- EXERCISE:
How many lines of the data hold the word "DOBLE"? State the number and nothing else.

- STUDY MATERIAL:
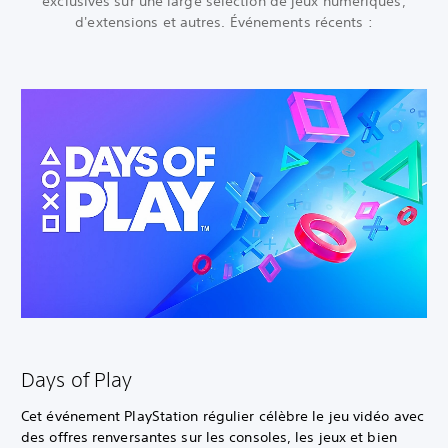
exclusives sur une large sélection de jeux numériques,
d'extensions et autres. Événements récents :
Days of Play
Cet événement PlayStation régulier célèbre le jeu vidéo avec
des offres renversantes sur les consoles, les jeux et bien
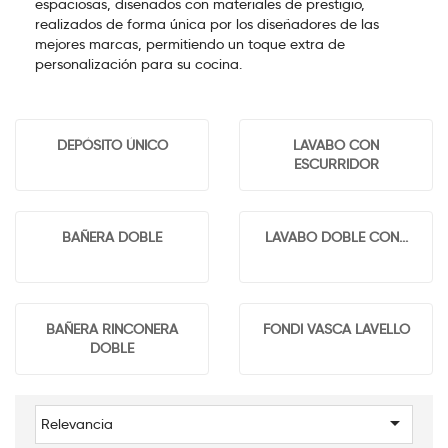
espaciosas, diseñados con materiales de prestigio,
realizados de forma única por los diseñadores de las
mejores marcas, permitiendo un toque extra de
personalización para su cocina.
DEPÓSITO ÚNICO
LAVABO CON
ESCURRIDOR
BAÑERA DOBLE
LAVABO DOBLE CON...
BAÑERA RINCONERA
FONDI VASCA LAVELLO
DOBLE

Relevancia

- WRITTEN SOLUTION:
3